L’anno seguente passa all’Inter e vi rimane un solo anno collezionando 15 assist e 9 gol. Da lì andò al Parma portando la squadra emiliana al 6° posto. Con i ducali il rapporto si chiude male, a causa degli stipendi non pagati. Torna quindi alla Sampdoria ma anche qui ha di nuovo problemi con il nuovo presidente Massimo Ferrero.
Nel 2017 si accorda con l’Hellas Verona ma il rapporto dura ben 17 giorni.
Record? Beh l’anno dopo fa ancora meglio. Si accasa alla Virtus Entella, in serie B, ma dura solo 5 giorni.
Folle fine di una carriera fuori dalle classiche rime
Fine carriera da folle. Così come la sua vita passata a dribblare avversari tra i vicoli di Bari Vecchia passando per il Pantheon del calcio, come l’Olimpico e il Bernabeu.

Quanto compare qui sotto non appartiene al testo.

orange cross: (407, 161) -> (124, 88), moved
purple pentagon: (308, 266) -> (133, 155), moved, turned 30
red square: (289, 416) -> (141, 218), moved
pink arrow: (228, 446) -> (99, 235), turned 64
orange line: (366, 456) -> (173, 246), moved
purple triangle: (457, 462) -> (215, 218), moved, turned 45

Un novello Don Chisciotte che combatte contro i mulini a vento, credendo che siano nemici. Nemici che talvolta si è creato da solo. O che a volta erano demoni che aveva dentro e non è riuscito a dribblare. Talmente folle che non poteva, però, fare a meno di essere così. Di essere se stesso. Come quando, dopo il gol alla Bulgaria con la maglia della Nazionale, scoprì il “biscotto” tra Danimarca e Svezia e l’esultanza si trasformò in lacrime. Lacrime di chi viveva per il calcio. Di chi ha reso questo sport ancora più bello.
Un artista che, riprendendo ancora una volta i Maneskin, era nato per “spiegare cos’è il colore a chi vede bianco e nero”. Il titolo di questa canzone è “Vent’anni”. Ridateci l’Antonio Cassano che aveva 20 anni. Quello per cui gli applausi erano sempre troppo pochi.